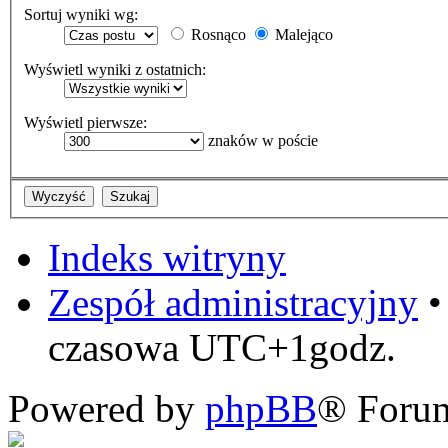
Sortuj wyniki wg:
Rosnąco
Malejąco
Wyświetl wyniki z ostatnich:
Wyświetl pierwsze:
znaków w poście
Indeks witryny
Zespół administracyjny
czasowa UTC+1godz.
Powered by
phpBB
® Foru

—————

Copy the listing exactly. No images belong in the copy.

Sortuj wyniki wg:
Rosnąco
Malejąco
Wyświetl wyniki z ostatnich:
Wyświetl pierwsze:
znaków w poście
Indeks witryny
Zespół administracyjny
czasowa UTC+1godz.
Powered by
phpBB
® Foru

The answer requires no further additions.